How was the Grandeur of Draupadi’s Swayamvara Described in the Mahabharata?

Drupadi’s father, King Drupada, was a generous king, so it’s not surprising that he had made lavish and extravagant preparations for his daughter’s swayamvara.

The swayamvara was to be conducted in a large amphitheater built in an auspicious location, on level ground. It was situated in the north-east direction of the Panchala capital. This large amphitheater was covered with a canopy of various colors and was scented with black aloes and water made from sandalwood paste. The entire space was decorated with beautiful flowers of many varieties and it resounded with the notes of a thousand trumpets.

Beautiful mansions circled the amphitheater and the entire complex was protected by a high wall that had several arched doorways and a moat.

The mansions surrounding the amphitheater were built as residences for the kings and princes who would come from kingdoms all over Bharatvarsha to the swayamvara. These mansions were pure-white 7-storeyed buildings. Their color is compared to the Himalayas by Ved Vyasa in the Mahabharata.

The windows of these mansions were covered with networks of gold and the walls were studded with diamonds and other precious stones. Comfortable and exquisitely decorated beds were made for the royals and the floor was further decorated with lovely carpets.

The inner and outer walls of the mansions were adorned with garlands of flowers and were scented with excellent aloes such that their fragrance would be perceived from a distance of one yojana (eight miles).

All mansions were 7-storeyed but their widths varied. The larger mansions were assigned to more powerful kings. Many of these mansions were large enough to accommodate a hundred doors.
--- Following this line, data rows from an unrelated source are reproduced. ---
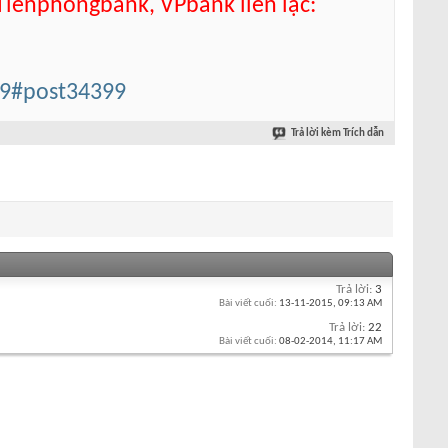
 Tienphongbank, VPbank liên lạc:
99#post34399
Trả lời kèm Trích dẫn
Trả lời:
3
Bài viết cuối:
13-11-2015,
09:13 AM
Trả lời:
22
Bài viết cuối:
08-02-2014,
11:17 AM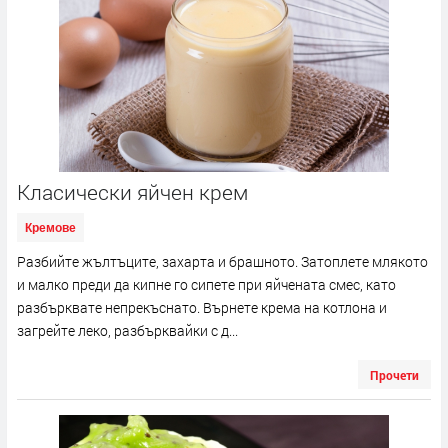
Класически яйчен крем
Кремове
Разбийте жълтъците, захарта и брашното. Затоплете млякото
и малко преди да кипне го сипете при яйчената смес, като
разбърквате непрекъснато. Върнете крема на котлона и
загрейте леко, разбърквайки с д...
Прочети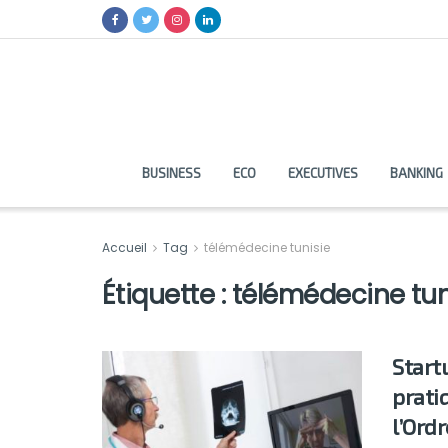
BUSINESS
ECO
EXECUTIVES
BANKING
Accueil
Tag
télémédecine tunisie
Étiquette :
télémédecine tun
Startu
prati
l’Ordr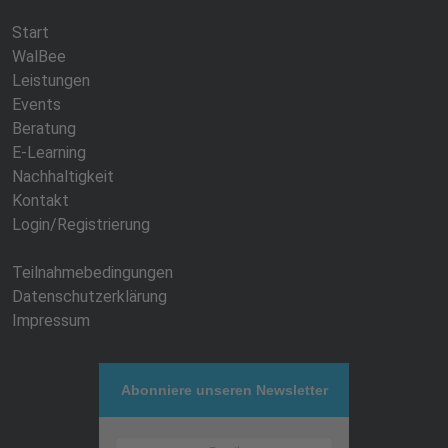
Start
WalBee
Leistungen
Events
Beratung
E-Learning
Nachhaltigkeit
Kontakt
Login/Registrierung
Teilnahmebedingungen
Datenschutzerklärung
Impressum
Abonniere unseren Newsletter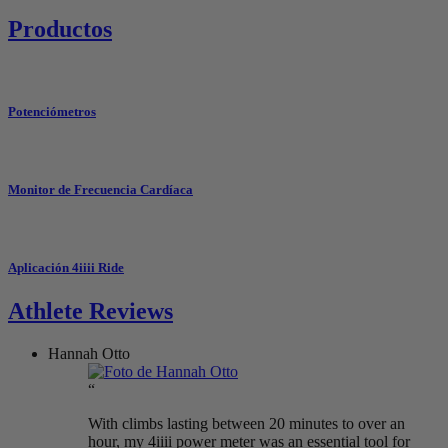
Productos
Potenciómetros
Monitor de Frecuencia Cardíaca
Aplicación 4iiii Ride
Athlete Reviews
Hannah Otto
“
With climbs lasting between 20 minutes to over an
hour, my 4iiii power meter was an essential tool for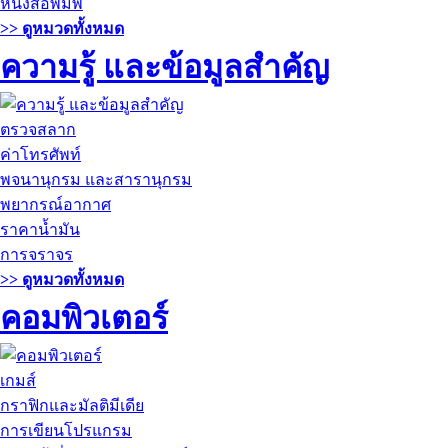
หนังสือพิมพ์
>> ดูหมวดทั้งหมด
ความรู้ และข้อมูลสำคัญ
ตรวจสลาก
ค่าโทรศัพท์
พจนานุกรม และสารานุกรม
พยากรณ์อากาศ
ราคาน้ำมัน
การจราจร
>> ดูหมวดทั้งหมด
คอมพิวเตอร์
เกมส์
กราฟิกและมัลติมีเดีย
การเขียนโปรแกรม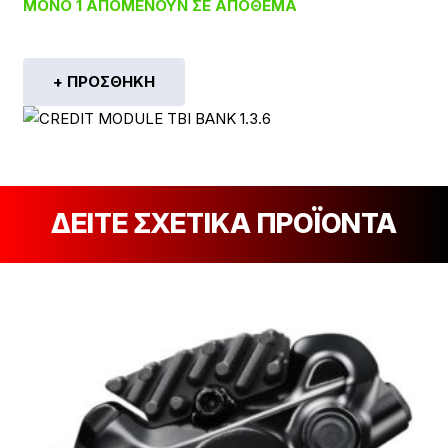
ΜΌΝΟ 1 ΑΠΟΜΈΝΟΥΝ ΣΕ ΑΠΌΘΕΜΑ
+ ΠΡΟΣΘΉΚΗ
ΔΕΙΤΕ ΣΧΕΤΙΚΑ ΠΡΟΪΟΝΤΑ
[discount_percentage_loop]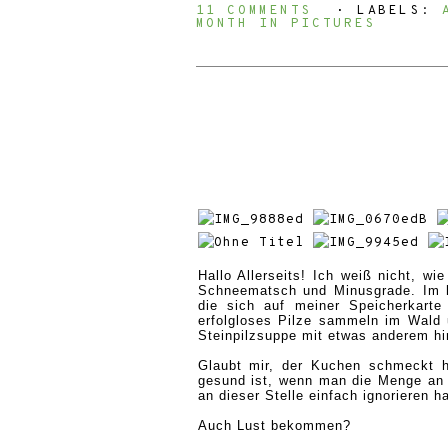
11 COMMENTS
⋅ LABELS:
MONTH IN PICTURES
Hallo Allerseits! Ich weiß nicht, w
Schneematsch und Minusgrade. Im he
die sich auf meiner Speicherkart
erfolgloses Pilze sammeln im Wald
Steinpilzsuppe mit etwas anderem h
Glaubt mir, der Kuchen schmeckt h
gesund ist
,
wenn man die Menge an G
an dieser Stelle einfach ignorieren h
Auch Lust bekommen?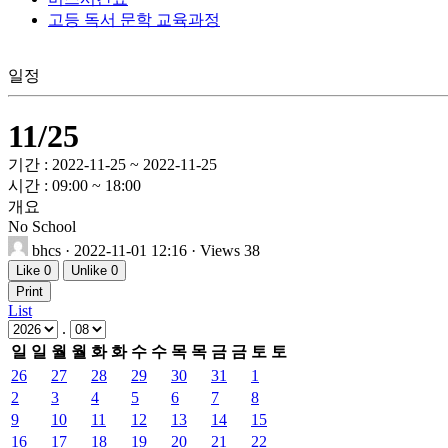
고등 독서 문학 교육과정
일정
11/25
기간 : 2022-11-25 ~ 2022-11-25
시간 : 09:00 ~ 18:00
개요
No School
bhcs
· 2022-11-01 12:16 · Views 38
Like
0
Unlike
0
Print
List
.
일
일
월
월
화
화
수
수
목
목
금
금
토
토
26
27
28
29
30
31
1
2
3
4
5
6
7
8
9
10
11
12
13
14
15
16
17
18
19
20
21
22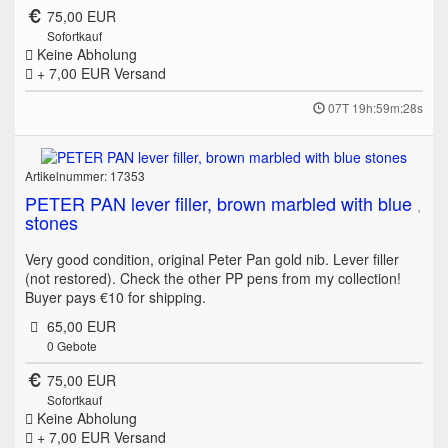
75,00 EUR
Sofortkauf
Keine Abholung
+ 7,00 EUR
Versand
07T 19h:59m:28s
Artikelnummer: 17353
PETER PAN lever filler, brown marbled with blue
stones
Very good condition, original Peter Pan gold nib. Lever filler
(not restored). Check the other PP pens from my collection!
Buyer pays €10 for shipping.
65,00 EUR
0
Gebote
75,00 EUR
Sofortkauf
Keine Abholung
+ 7,00 EUR
Versand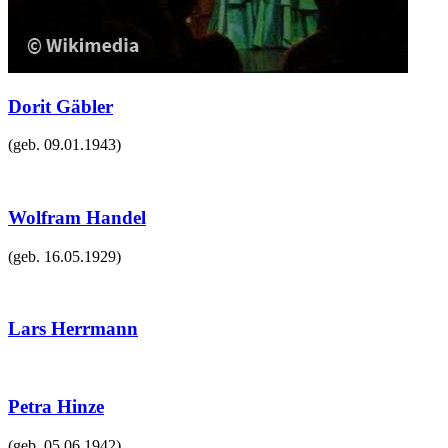
Dorit Gäbler
(geb.
09.01.1943
)
Wolfram Handel
(geb.
16.05.1929
)
Lars Herrmann
Petra Hinze
(geb.
05.06.1942
)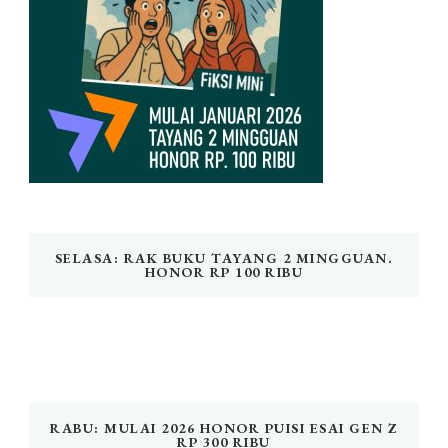
SELASA: RAK BUKU TAYANG 2 MINGGUAN.
HONOR RP 100 RIBU
RABU: MULAI 2026 HONOR PUISI ESAI GEN Z
RP 300 RIBU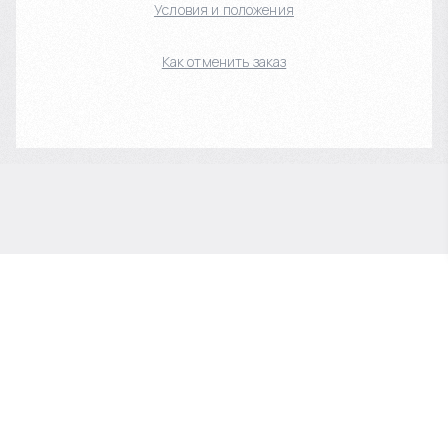
Условия и положения
Как отменить заказ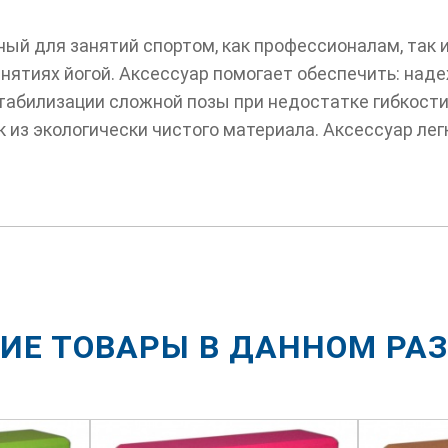
ый для занятий спортом, как профессионалам, так 
нятиях йогой. Аксессуар помогает обеспечить: наде
стабилизации сложной позы при недостатке гибкост
из экологически чистого материала. Аксессуар лег
ИЕ ТОВАРЫ В ДАННОМ РА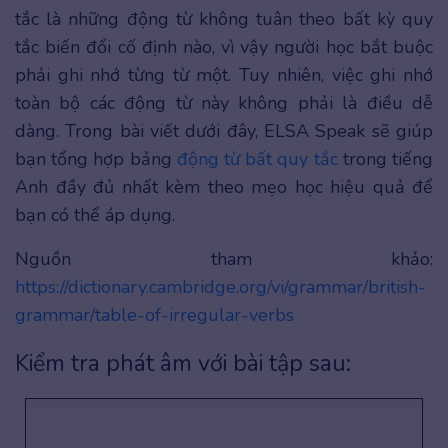
tắc là những động từ không tuân theo bất kỳ quy
tắc biến đổi cố định nào, vì vậy người học bắt buộc
phải ghi nhớ từng từ một. Tuy nhiên, việc ghi nhớ
toàn bộ các động từ này không phải là điều dễ
dàng. Trong bài viết dưới đây, ELSA Speak sẽ giúp
bạn tổng hợp bảng
động từ bất quy tắc
trong tiếng
Anh đầy đủ nhất kèm theo mẹo học hiệu quả để
bạn có thể áp dụng.
Nguồn tham khảo:
https://dictionary.cambridge.org/vi/grammar/british-
grammar/table-of-irregular-verbs
Kiểm tra phát âm với bài tập sau: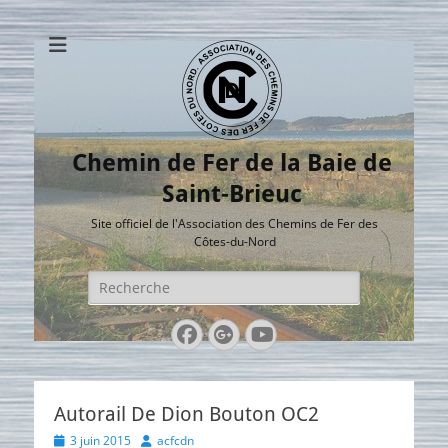
Chemin de Fer de la Baie de
Saint-Brieuc
Site officiel de l'Association des Chemins de Fer des
Côtes-du-Nord
Rechercher :
Facebook
Googleplus
YouTube
Autorail De Dion Bouton OC2
Posted
Author
3 juin 2015
acfcdn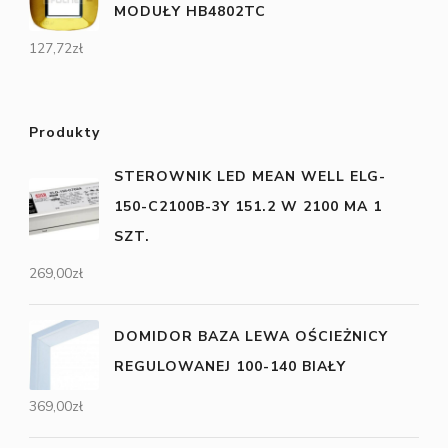
MODUŁY HB4802TC
127,72
zł
Produkty
STEROWNIK LED MEAN WELL ELG-
150-C2100B-3Y 151.2 W 2100 MA 1
SZT.
269,00
zł
DOMIDOR BAZA LEWA OŚCIEŻNICY
REGULOWANEJ 100-140 BIAŁY
369,00
zł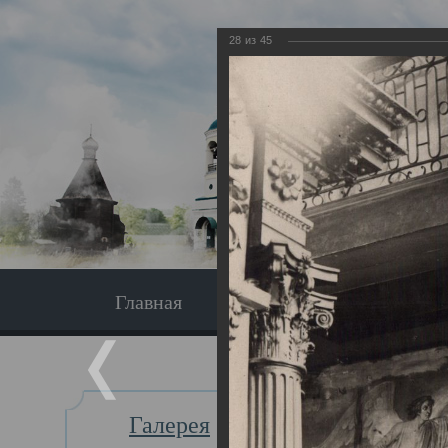
28
из
45
Главная
Экскурсия
Главная
Галерея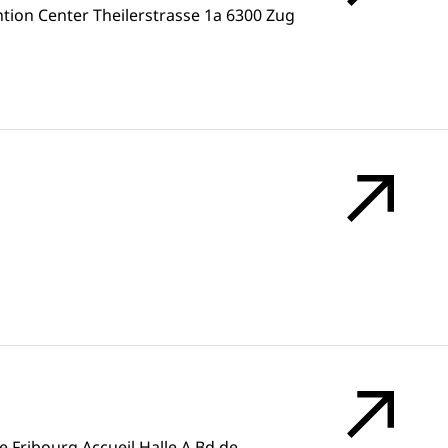
ion Center Theilerstrasse 1a 6300 Zug
e Fribourg Accueil Halle A Bd de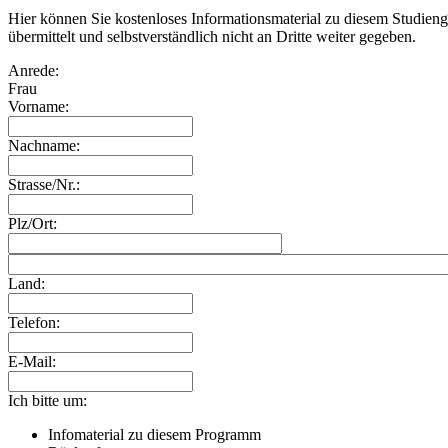
Hier können Sie kostenloses Informationsmaterial zu diesem Studien
übermittelt und selbstverständlich nicht an Dritte weiter gegeben.
Anrede:
Frau
Vorname:
Nachname:
Strasse/Nr.:
Plz/Ort:
Land:
Telefon:
E-Mail:
Ich bitte um:
Infomaterial zu diesem Programm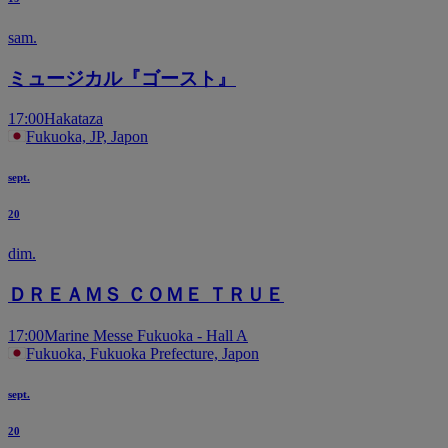
sam.
ミュージカル『ゴースト』
17:00
Hakataza
Fukuoka, JP, Japon
sept.
20
dim.
ＤＲＥＡＭＳ ＣＯＭＥ ＴＲＵＥ
17:00
Marine Messe Fukuoka - Hall A
Fukuoka, Fukuoka Prefecture, Japon
sept.
20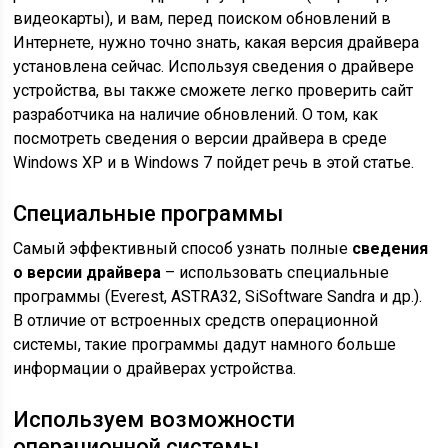
видеокарты), и вам, перед поиском обновлений в
Интернете, нужно точно знать, какая версия драйвера
установлена сейчас. Используя сведения о драйвере
устройства, вы также сможете легко проверить сайт
разработчика на наличие обновлений. О том, как
посмотреть сведения о версии драйвера в среде
Windows XP и в Windows 7 пойдет речь в этой статье.
Специальные программы
Самый эффективный способ узнать полные
сведения
о версии драйвера
– использовать специальные
программы (Everest, ASTRA32, SiSoftware Sandra и др.).
В отличие от встроенных средств операционной
системы, такие программы дадут намного больше
информации о драйверах устройства.
Используем возможности
операционной системы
The entire event lasted for sixteen days. The guests included people from all strata of society. They came from all over Drupada’s kingdom, neighboring kingdoms, and then, of course, there were the kings and princes who had come to participate in the swayamvar. The kings came from near and distant kingdoms. They had all heard of Draupadi’s beauty and each one carried a wish in his heart to be the chosen one.

King Drupada entered the amphitheater from the north-eastern gate.

The first fifteen of the sixteen days were filled with performances and entertainment by actors, dancers, athletes, and performers of various arts. The entire amphitheater was filled with people who had come to partake in the celebrations while the kings and princes watched the performances from the balconies of their mansions. The Pandavas sat with their brahmana friends and other regular folks in the amphitheater. For these fifteen days, the amphitheater resounded with applause from the audience and generous gifts were bestowed by the visiting kings to the performers.

During these first 16 days, various actors, dancers, and performers made their performances and were handsomely rewarded by the kings who were present.

In the center of the amphitheater was an apparatus (Ved Vyasa describes it as machinery) that contained a target and on the ground, near the apparatus was a stiff bow. The target and the bow were part of a challenge designed by King Drupada, however, they would be used only on the sixteenth day when Draupadi entered the amphitheater.